A majority of 64 percent of Americans believe that the Secret Service failed in their duty to protect Donald Trump during the rally in Butler, Pennsylvania, on July 13 where he survived an assassination attempt, according to an exclusive poll for Newsweek.

The results obtained by the Redfield & Wilton Strategies poll, which was conducted on Monday among 1,750 eligible voters in the United States, show that Americans blame the Secret Service for failing to secure the rooftop from which the gunman, 20-year-old Thomas Matthew Crooks, shot at Trump, grazing the former president, killing one person and injuring two more.

Among Trump voters, the percentage of those who believe the Secret Service failed to protect the Republican presidential nominee went up to a staggering 83 percent, while among those who voted for Joe Biden in 2020, it was 55 percent—still a majority of respondents.
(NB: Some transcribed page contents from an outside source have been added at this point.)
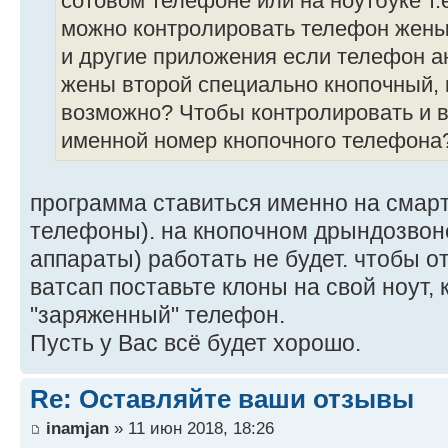
сотовом телефоне или на ноутбуке т.е
можно контролировать телефон жены:
и другие приложения если телефон а
жены второй специально кнопочный, к
возможно? Чтобы контролировать и 
именной номер кнопочного телефона
программа ставиться именно на смарт
телефоны). на кнопочном дрындозвон
аппараты) работать не будет. чтобы о
ватсап поставьте клоны на свой ноут, 
"заряженный" телефон.
Пусть у Вас всё будет хорошо.
Re: Оставляйте ваши отзывы
inamjan
» 11 июн 2018, 18:26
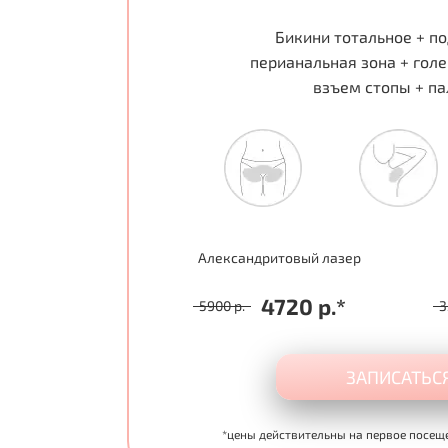
Бикини тотальное + п
перианальная зона + голе
взъем стопы + п
Александритовый лазер
4720 р.*
5900 р.
3
ЗАПИСАТЬС
*цены действительны на первое посещ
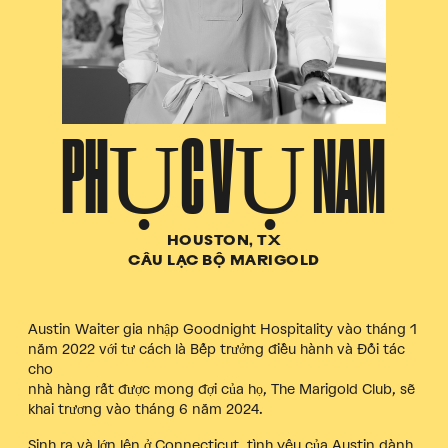
PHỤC VỤ NAM
HOUSTON, TX
CÂU LẠC BỘ MARIGOLD
Austin Waiter gia nhập Goodnight Hospitality vào tháng 1
năm 2022 với tư cách là Bếp trưởng điều hành và Đối tác
cho
nhà hàng rất được mong đợi của họ, The Marigold Club, sẽ
khai trương vào tháng 6 năm 2024.
Sinh ra và lớn lên ở Connecticut, tình yêu của Austin dành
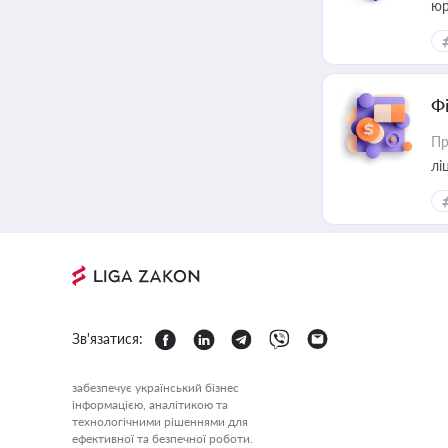
юр
Ф
Пр
лі
Зв'язатися:
забезпечує український бізнес
інформацією, аналітикою та
технологічними рішеннями для
ефективної та безпечної роботи.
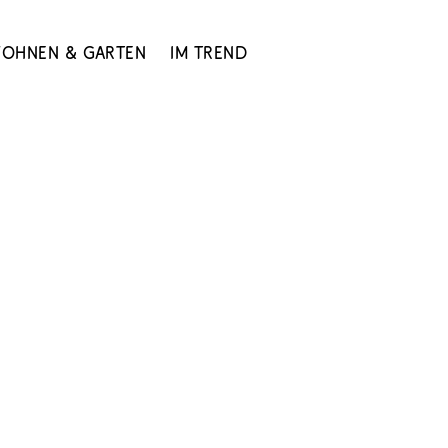
ohnen & Garten
Im Trend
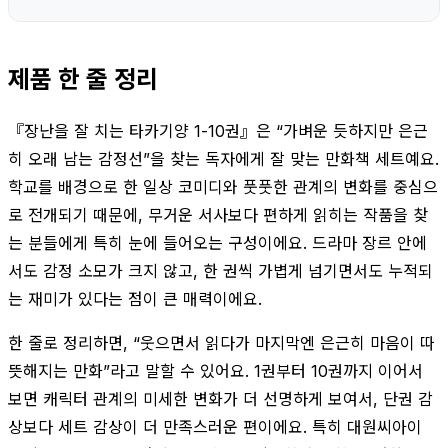
제품 한 줄 정리
『장난을 잘 치는 타카기양 1-10권』은 “가벼운 듯하지만 은근
히 오래 남는 감정선”을 찾는 독자에게 잘 맞는 만화책 세트예요.
학교를 배경으로 한 일상 코미디와 풋풋한 관계의 변화를 중심으
로 전개되기 때문에, 무거운 서사보다 편하게 읽히는 작품을 찾
는 분들에게 특히 눈에 들어오는 구성이에요. 드라마 장르 안에
서도 감정 소모가 크지 않고, 한 권씩 가볍게 넘기면서도 누적되
는 재미가 있다는 점이 큰 매력이에요.
한 줄로 정리하면, “웃으면서 읽다가 마지막엔 은근히 마음이 따
뜻해지는 만화”라고 말할 수 있어요. 1권부터 10권까지 이어서
보면 캐릭터 관계의 미세한 변화가 더 선명하게 보여서, 단권 감
상보다 세트 감상이 더 만족스러운 편이에요. 특히 대원씨아이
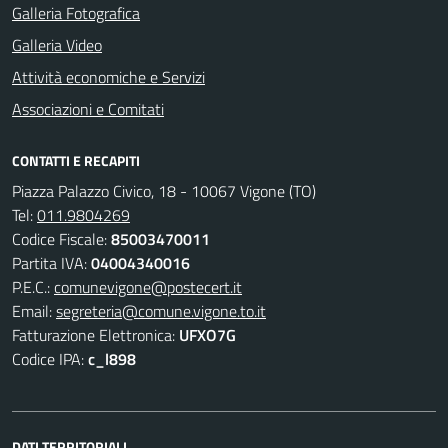
Galleria Fotografica
Galleria Video
Attività economiche e Servizi
Associazioni e Comitati
CONTATTI E RECAPITI
Piazza Palazzo Civico, 18 - 10067 Vigone (TO)
Tel:
011.9804269
Codice Fiscale:
85003470011
Partita IVA:
04004340016
P.E.C.:
comunevigone@postecert.it
Email:
segreteria@comune.vigone.to.it
Fatturazione Elettronica:
UFXO7G
Codice IPA:
c_l898
DATI TERRITORIALI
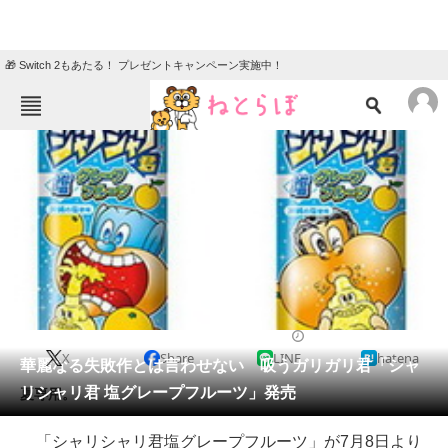
🎁 Switch 2もあたる！ プレゼントキャンペーン実施中！
ねとらぼメニュー
TOP
ニュース
エンタメ
クイズ
グルメ
地域
住まい
教育・育児
動物
リサーチ
2014/07/03 18:53（公開）
X
Share
LINE
hatena
会員記事
華麗なる失敗作とは言わせない 吸うガリガリ君「シャ
リシャリ君 塩グレープフルーツ」発売
夏専用。
メディア
「シャリシャリ君塩グレープフルーツ」が7月8日より
注目記事を集めた総合ページ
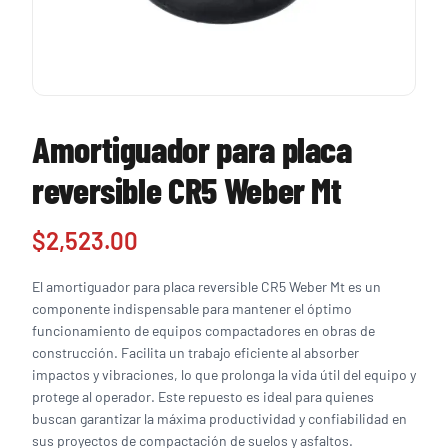
Amortiguador para placa
reversible CR5 Weber Mt
$
2,523.00
El amortiguador para placa reversible CR5 Weber Mt es un
componente indispensable para mantener el óptimo
funcionamiento de equipos compactadores en obras de
construcción. Facilita un trabajo eficiente al absorber
impactos y vibraciones, lo que prolonga la vida útil del equipo y
protege al operador. Este repuesto es ideal para quienes
buscan garantizar la máxima productividad y confiabilidad en
sus proyectos de compactación de suelos y asfaltos.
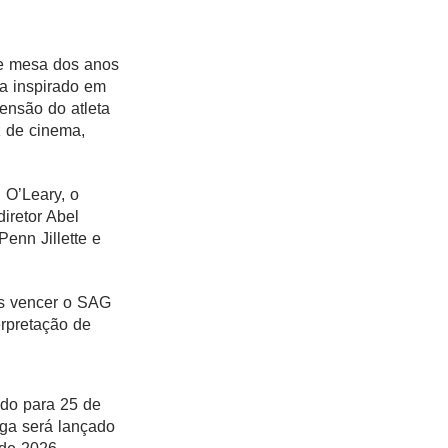
de mesa dos anos
ja inspirado em
censão do atleta
 de cinema,
n O’Leary, o
diretor Abel
 Penn Jillette e
ós vencer o SAG
erpretação de
do para 25 de
nga será lançado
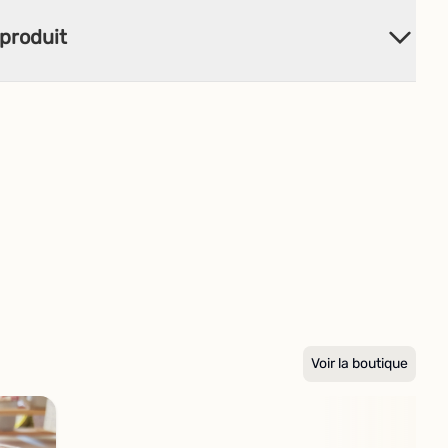
produit
Voir la boutique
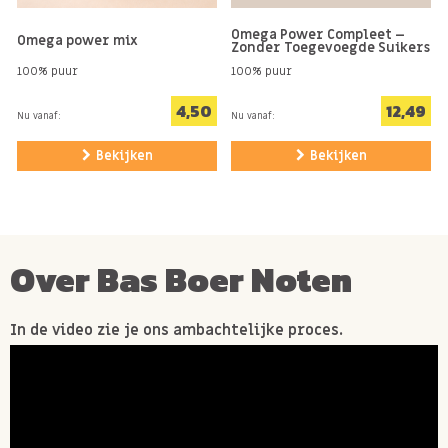
voedingsstoffen voor je weerstand, energie en
Omega Power Compleet –
Omega power mix
Zonder Toegevoegde Suikers
herstel.
100% puur
100% puur
Hoe gebruik je de Omega Power
4,50
12,49
Nu vanaf:
Nu vanaf:
Muesli
Bekijken
Bekijken
- Als voedzaam ontbijt met yoghurt, kwark of melk
- Als topping over een smoothie bowl
- Door je havermout of pap
- Voor zelfgemaakte granola of energierepen
Over Bas Boer Noten
- Als extra bite in salades
In de video zie je ons ambachtelijke proces.
Kortom: Onze Omega Power Muesli bevat uitsluitend
zorgvuldig geselecteerde ingrediënten. Een krachtige
start van je dag of een voedzame boost voor elk
moment.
The same feeling seems to be shared by lawmakers questioning security officials over the failures that led to Trump being shot.

Former President Donald Trump is rushed offstage by Secret Service agents after being grazed by a bullet at a rally in Pennsylvania on July 13. A majority of Americans blame the Secret Service for failing…


Anna Moneymaker/Getty Images

After a contentious House hearing last week where she was asked about how Crooks could have dodged the security checks put in place to protect the former president, Secret Service Director Kimberly Cheatle resigned, saying she was taking full responsibility for what she called the agency’s “most significant operational failure” in decades.

“The Secret Service’s solemn mission is to protect our nation’s leaders and financial infrastructure,” Cheatle wrote in her resignation letter. “On July 13th, we fell short on that mission. The scrutiny over the last week has been intense and will continue to remain as our operational tempo increases. As your director, I take full responsibility for the security lapse.”

Both Republicans and Democrats had called for Cheatle to resign in a rare show of bipartisan unity.

A majority of 54 percent of Americans polled by Redfield & Wilton Strategies said they supported Cheatle’s decision to resign in the wake of the assassination attempt.

As questions over the agency’s security failures during the rally continue, acting Director Ronald Rowe Jr. attended the Senate hearing on Tuesday, acknowledging that the incident represented a “failure, on multiple levels.”

Crucially, he wasn’t able to answer how Crooks got on a rooftop so close to the rally’s stage with an AR-15-style gun without being questioned or stopped. Rowe told the Senate that agents committed “policy violations” that would be “held accountable” and that the Secret Service had already identified “gaps in our security” that are being fixed.

One such gap was the failure to deploy a drone ahead of the rally because of cellular connectivity issues.

Witnesses at the rally told news media that they had spotted the gunman crawling on the rooftop with a rifle within five to seven minutes of Trump speaking on stage and alerted police officers of his presence. Neither police nor Secret Service officials, according to witnesses, intervened to stop Crooks before he started shooting. Secret Service agents then shot Crooks dead.

According to Rowe, officers had noticed that Crooks had a range finder, but their suspicions of it “had not risen to the level of threat, or imminent harm” to former President Trump. He said it was indefensible that the roof had not been secured.

“What I saw made me ashamed. As a career law enforcement officer and a 25-year Secret Service veteran, I cannot defend why that roof was not better secured,” Rowe said on Tuesday.